Menurut gugatan tersebut, Nicki Minaj secara terbuka memposting pembelaan di tahun 2018 untuk membela suaminya.

"Kenny berusia 15 tahun, dia berusia 16 tahun dan berada dalam sebuah hubungan, tapi menggunakan internet. Dia (Jenny) tidak pernah menjalin hubungan dengan Petty dan hanya mengenalnya dari lingkungan sekitar," klaim rapper Super Bass tersebut.

Menurut dokumen pengadilan, saudara laki-laki Hough juga menelepon beberapa hari kemudian untuk mengatakan wakil dari pasangan itu menawarkan uang senilai Rp 7,1 miliar, jika Hough membatalkan gugatan.

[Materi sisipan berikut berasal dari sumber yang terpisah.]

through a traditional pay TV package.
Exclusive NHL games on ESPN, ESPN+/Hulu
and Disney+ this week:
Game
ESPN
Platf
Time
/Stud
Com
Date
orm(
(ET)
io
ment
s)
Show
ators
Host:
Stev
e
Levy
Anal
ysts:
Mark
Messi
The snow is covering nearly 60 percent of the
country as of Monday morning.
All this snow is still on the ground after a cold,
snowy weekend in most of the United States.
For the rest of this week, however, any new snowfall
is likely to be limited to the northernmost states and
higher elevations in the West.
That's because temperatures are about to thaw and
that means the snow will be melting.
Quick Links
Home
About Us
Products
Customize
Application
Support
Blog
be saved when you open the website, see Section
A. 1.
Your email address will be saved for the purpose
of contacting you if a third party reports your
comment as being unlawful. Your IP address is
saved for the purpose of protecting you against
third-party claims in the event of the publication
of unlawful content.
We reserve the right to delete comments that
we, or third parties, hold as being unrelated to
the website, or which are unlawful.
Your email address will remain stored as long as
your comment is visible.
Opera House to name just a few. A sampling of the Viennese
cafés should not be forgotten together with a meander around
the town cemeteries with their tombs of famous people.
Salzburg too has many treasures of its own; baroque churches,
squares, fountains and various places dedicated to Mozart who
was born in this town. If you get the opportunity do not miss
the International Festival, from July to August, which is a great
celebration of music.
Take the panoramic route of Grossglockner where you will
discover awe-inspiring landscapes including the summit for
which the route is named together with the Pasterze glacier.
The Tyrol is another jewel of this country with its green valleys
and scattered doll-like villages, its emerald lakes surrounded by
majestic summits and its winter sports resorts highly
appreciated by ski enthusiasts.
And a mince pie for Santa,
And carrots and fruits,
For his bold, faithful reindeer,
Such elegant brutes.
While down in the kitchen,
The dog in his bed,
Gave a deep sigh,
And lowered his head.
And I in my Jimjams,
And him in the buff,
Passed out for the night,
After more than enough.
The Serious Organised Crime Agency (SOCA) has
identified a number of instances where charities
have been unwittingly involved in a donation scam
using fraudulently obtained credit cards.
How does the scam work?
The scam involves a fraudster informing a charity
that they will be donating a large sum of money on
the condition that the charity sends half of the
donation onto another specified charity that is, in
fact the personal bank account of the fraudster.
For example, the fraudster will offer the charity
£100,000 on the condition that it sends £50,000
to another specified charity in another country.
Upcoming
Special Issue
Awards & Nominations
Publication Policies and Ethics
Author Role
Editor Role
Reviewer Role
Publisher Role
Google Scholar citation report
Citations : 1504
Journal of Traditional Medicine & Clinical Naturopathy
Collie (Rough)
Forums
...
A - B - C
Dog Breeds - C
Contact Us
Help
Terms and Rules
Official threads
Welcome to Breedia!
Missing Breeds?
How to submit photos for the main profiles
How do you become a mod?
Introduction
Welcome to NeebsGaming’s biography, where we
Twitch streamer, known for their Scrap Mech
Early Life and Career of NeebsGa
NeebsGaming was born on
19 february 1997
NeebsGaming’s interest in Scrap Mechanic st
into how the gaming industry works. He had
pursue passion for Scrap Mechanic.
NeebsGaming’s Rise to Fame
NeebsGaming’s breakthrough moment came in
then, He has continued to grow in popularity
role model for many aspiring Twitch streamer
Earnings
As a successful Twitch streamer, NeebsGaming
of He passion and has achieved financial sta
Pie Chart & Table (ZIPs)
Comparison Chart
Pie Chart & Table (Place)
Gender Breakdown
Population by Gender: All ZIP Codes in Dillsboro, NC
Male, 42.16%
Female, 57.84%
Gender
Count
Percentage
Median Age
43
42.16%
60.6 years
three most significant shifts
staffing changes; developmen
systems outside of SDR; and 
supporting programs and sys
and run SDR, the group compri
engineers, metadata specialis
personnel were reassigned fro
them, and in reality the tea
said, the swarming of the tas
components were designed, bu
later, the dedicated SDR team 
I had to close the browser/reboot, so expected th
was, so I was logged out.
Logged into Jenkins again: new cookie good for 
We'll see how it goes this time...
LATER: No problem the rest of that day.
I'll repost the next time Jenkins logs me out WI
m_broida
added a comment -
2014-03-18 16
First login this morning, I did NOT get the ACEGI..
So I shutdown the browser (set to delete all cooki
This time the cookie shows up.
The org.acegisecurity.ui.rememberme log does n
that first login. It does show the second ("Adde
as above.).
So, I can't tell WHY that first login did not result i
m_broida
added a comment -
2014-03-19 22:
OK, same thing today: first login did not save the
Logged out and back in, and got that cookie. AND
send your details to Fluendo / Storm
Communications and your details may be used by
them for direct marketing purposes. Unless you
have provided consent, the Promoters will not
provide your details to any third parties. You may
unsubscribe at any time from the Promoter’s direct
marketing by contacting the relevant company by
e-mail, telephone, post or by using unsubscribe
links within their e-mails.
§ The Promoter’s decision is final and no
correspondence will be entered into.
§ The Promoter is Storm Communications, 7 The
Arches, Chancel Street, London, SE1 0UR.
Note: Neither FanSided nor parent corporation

Sebelumnya, kasus yang melibatkan nama suami Nicki Minaj bukan pertama kalinya. Selain dinyatakan bersalah sebagai pelaku pemerkosaan pada 1995, ia juga pernah dibui atas kasus pembunuhan yang dilakukannya pada 2002.

Dia kemudian dijatuhi hukuman penjara di tahun 2006. Petty menjalani tujuh tahun hukuman penjara di New York dan bebas pada tahun 2013.

The New York State Department menyebut Petty sebagai pelanggar seks tingkat dua, yang menganggapnya memiliki risiko moderat untuk pelanggaran berulang.